Sylvain Ollivier - Prouesses de l'échec
Avec Sylvain Ollivier, première partie d’une Soirée partagée, il faut plonger, ne pas rester à la surface de sa proposition pour en gouter toutes les saveurs. Sa présence nous touche d’emblée. À la fois solide et fragile, son corps imprime l’espace même immobile. Tout droit sorti de la Sorbonne ou jeune homme ne s’assumant pas, il parle, commence un long discours sur les normes, les codes, le bon gout. L’espace est parsemé de pupitres qu’il rejoint ou quitte dans des marches radicales. Ce discours fait apparaitre une personne en questionnement dont les mouvements se décentrent et s’effilochent à chercher « autre chose ». Il est impeccable face à nous, sérieux et drôle mais surtout exact dans le déplacement du sens et l’effacement progressif des certitudes. Pas moraliste pour deux sous il nous conseille quand même d’être Soi - même.

 La règle de Spectacles Sauvages est « 15mn maxi ». Ce format est l’occasion de bouts d’essais, de recherche sur un thème et permet de confronter sa gestuelle à un public. On sourit à 440HZ de Claire Lavernhe qui nous embarque dans un karaoké gestuel. Ravel offre ses notes que le chef d’orchestre maitrise dos à nous, face à …. Son corps s’anime, c’est sympathique mais malheureusement nous connaissons trop bien ce jeu ! On ira de Thallia Pigiernous étonne, que se passe t - il sur le plateau ? Deux femmes, marchent, se cherchent, se ratent. Dans l’espace balisé de ces allées - venues, les plantes changent de place, nous changeons de regard. La présence – absence des interprètes a du charme même si quelque chose nous échappe.

Dans le creux de l’absence de Eva Assayas est un projet à la fois simple et ambitieux. 3 filles dans un mouvement continu, évoluent dans la lenteur.
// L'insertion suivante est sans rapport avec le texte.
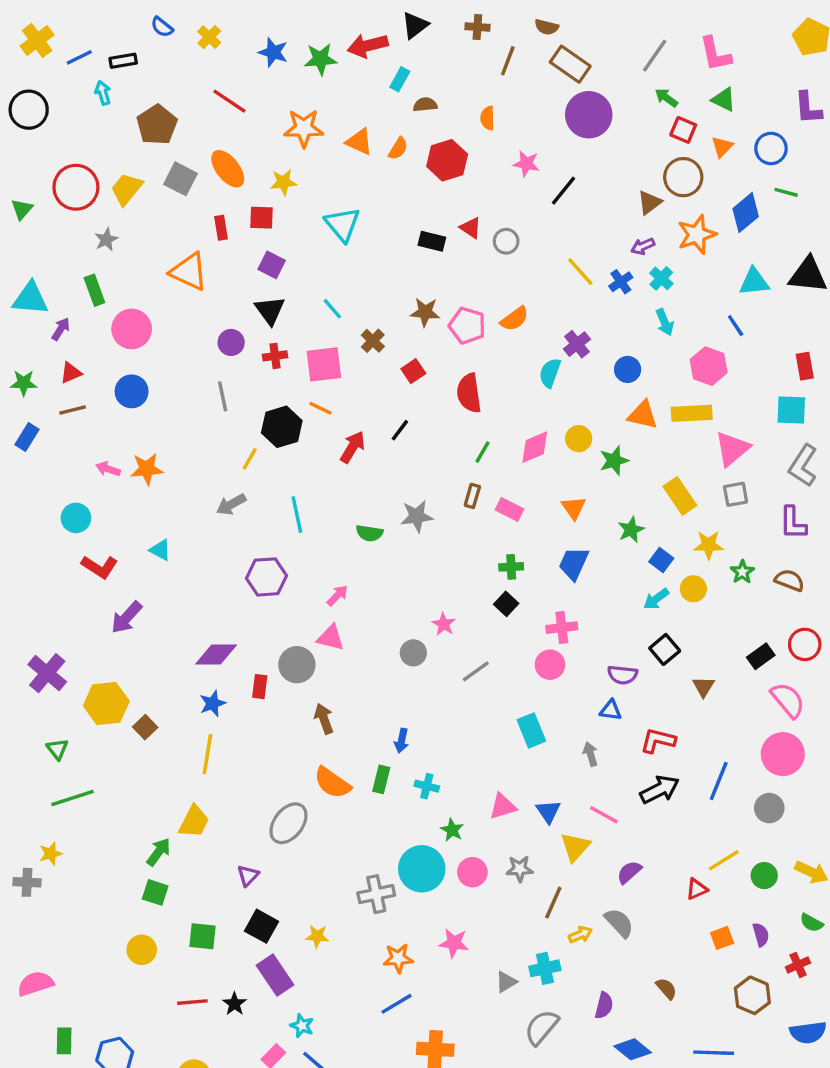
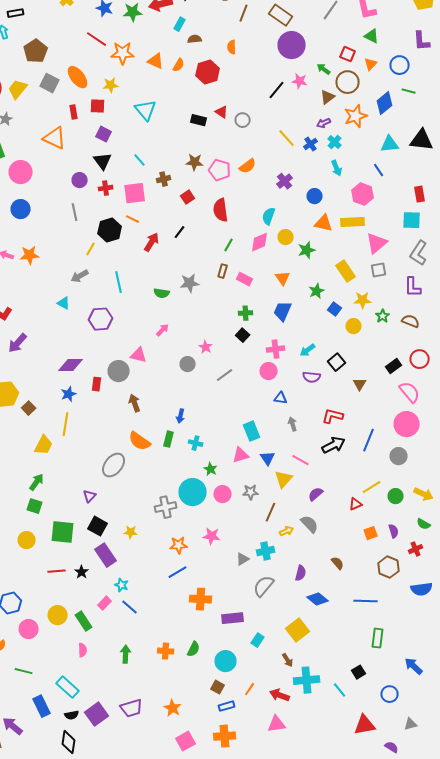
green arrow: (666, 98) -> (324, 69), moved
red line: (229, 101) -> (97, 39), moved
pink star: (526, 164) -> (300, 81), moved
brown cross: (373, 341) -> (164, 179), turned 32
cyan semicircle: (550, 373) -> (269, 216), moved
cyan triangle: (160, 550) -> (64, 303), moved
pink arrow: (337, 596) -> (163, 330), moved
cyan arrow: (656, 599) -> (308, 350), moved
blue triangle: (611, 710) -> (281, 398), moved
cyan rectangle: (531, 730) -> (252, 431), moved
yellow trapezoid: (194, 822) -> (44, 445), moved
green square: (202, 936) -> (63, 532), size x1.4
Un lien intime les tient ensembles, le silence les entoure. Parties du tableau « les trois jeunes femmes » du peintre danois Hammershoï, leur recherche poursuit la pensée même du peintre qui refusait le monde extérieur. Elles semblent happées par un vide intérieur où git, sans doute, un désir de mouvement. Aucune psychologie, aucune relation entre elles, seule cette lenteur mélancolique qui guide vers l’abstraction. A suivre…
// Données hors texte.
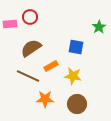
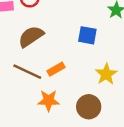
orange rectangle: (51, 66) -> (56, 69), moved
yellow star: (73, 76) -> (106, 74), moved, turned 30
Toutes ces découvertes font du bien même si beaucoup d’entre elles demandent encore travail et réflexion. Une nouvelle équipe est à la tête du Regard du Cygne notamment Zoé Salmon (fille d’Amy Swanson) et l’on sent que la ligne directrice de la programmation n’est pas encore claire. Les spectacles pour enfants, les conférences et les hors - les murs imbriquées dans des propositions plus personnelles, souvent en forme d’essais, n’en facilitent pas forcément la lecture. Un parti pris peut - être plus exigent mettant en avant la création personnelle et la recherche devrait s’affirmer progressivement car ce Lieu est un Lieu précieux pour la danse.